View attachment 45395
Does that mean FX-322 isn't dead yet?

You still have hope, right?

If so, I will be happy and cry.
 
Does that mean FX-322 isn't dead yet?

You still have hope, right?

If so, I will be happy and cry.
I'm pretty agnostic on the drug in its current form and delivery. The underlying science is impressive so I'm very pro "don't give up on the drug."

I will say this: the trial was definitely messed up. Now, of course, that doesn't mean "Phase 2a would have been a success if they had a lead-in WR screen." Honestly, I don't think it would have succeeded with multi-dosing, just looking at the data. Though true, blaming the trial design is somewhat of an out.

Will it work in the next Phase 2 with single injections? Definitely not with audiograms, in my opinion. With clarity and speech, they do have two successful trials (Phase 1/2 and open-label) and one (properly run) failed trial (Age-related hearing loss).

The open-label study counts as like half of a trial to me because it wasn't placebo controlled, and the Phase 1/2 trial had small sample sizes, as well as imbalanced data that greatly favored the treatment group (i.e. as a group, the n=15 treaters had less ceiling effect than the n=8 placebos).
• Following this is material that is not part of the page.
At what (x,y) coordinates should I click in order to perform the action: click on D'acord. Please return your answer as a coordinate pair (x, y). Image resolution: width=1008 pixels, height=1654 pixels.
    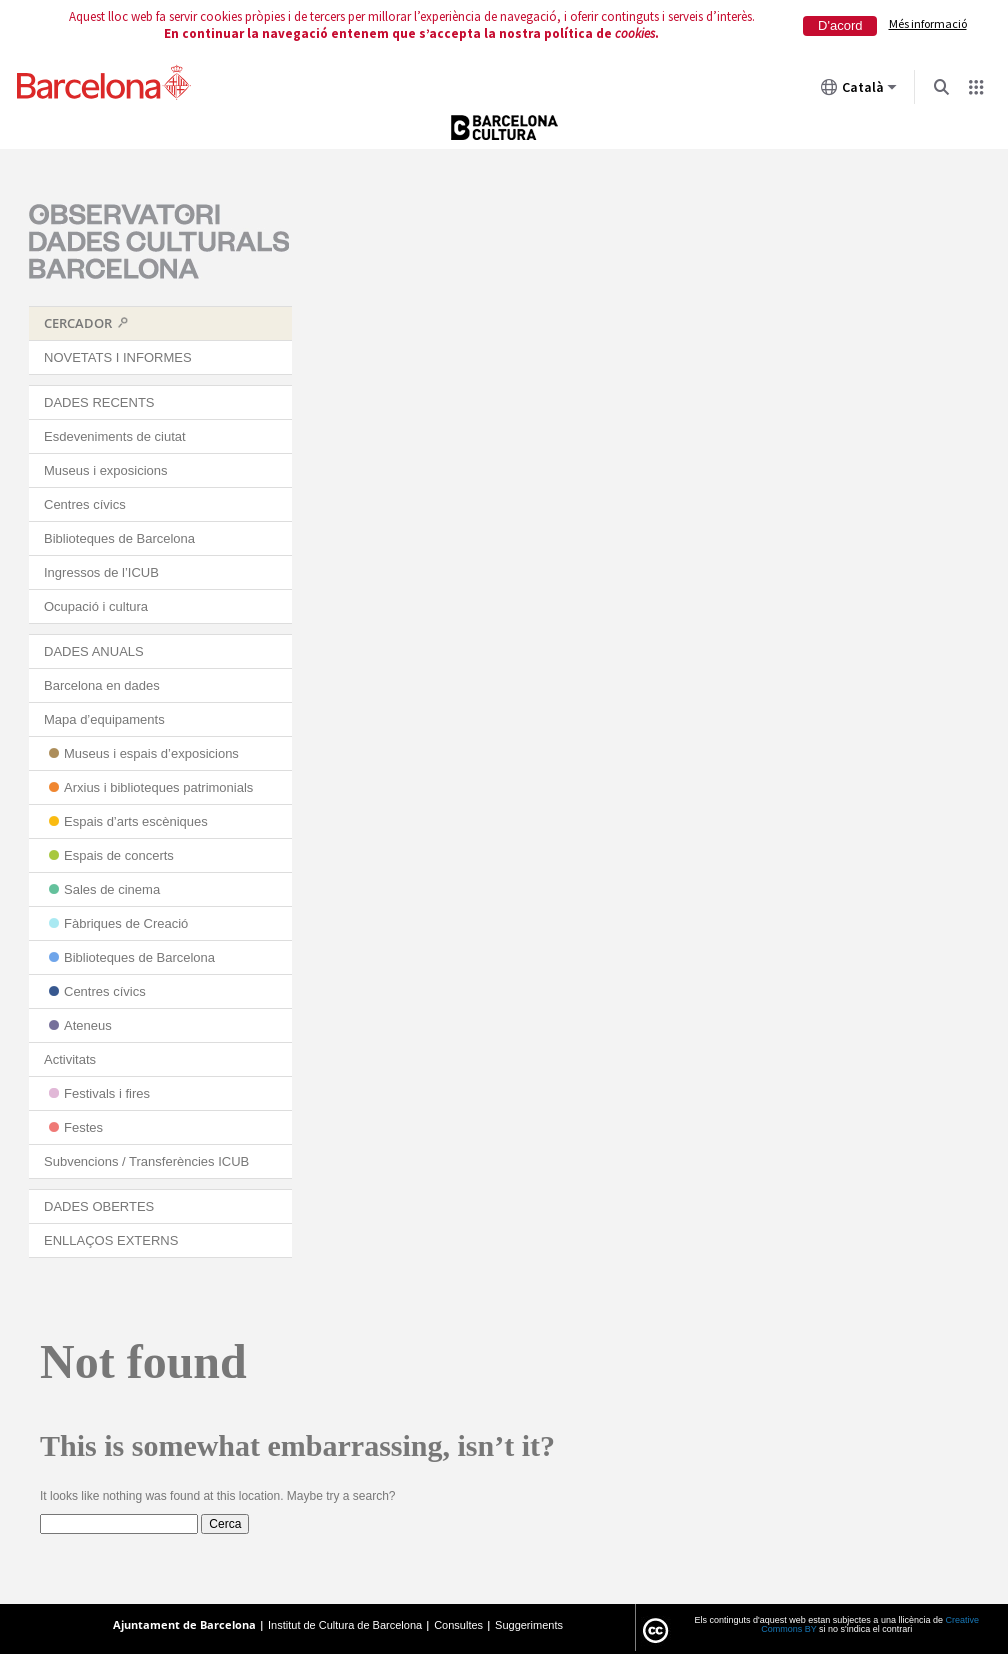
    Looking at the image, I should click on (840, 25).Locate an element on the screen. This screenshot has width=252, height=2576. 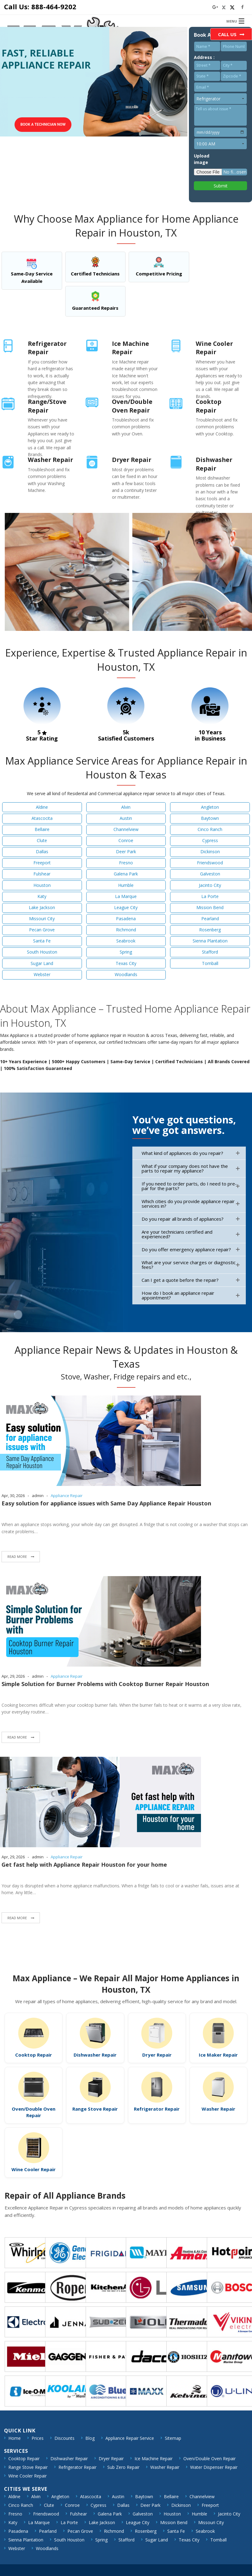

My big question to decide on whether I believe in the current formulation in the drug:

They clearly didn't have a lead-in WR test for the Phase 1/2 trial either (it's a safety trial with exploratory efficacy standards so if they missed it in Phase 2a, they certainly missed it in Phase 1/2). Hence, there's a chance that at least some of the "super responders" were also people that deflated word scores to help get in.

In one regard, the motivation was much less because there was less pressure for low WR to get into Phase 1/2. There also wasn't the same social medial presence and coaching about what the company wanted from the ideal participant. In another regard, they only selected for n=23 total participants, so human nature would motivate people to want to look hard of hearing.

Putting this together, I guess I wouldn't be surprised if at least 1 of the 3 super responders was due to an inaccurate baseline score. Assuming it's not all 3 that were like this, I do have hope that the current formulation can improve IHC function enough.

Due to a lack of precedence, the treatment group just has to beat the placebos in WR in the next Phase 2 to likely move on to Phase 3. I'm cautiously hopeful that this can happen, but not sold.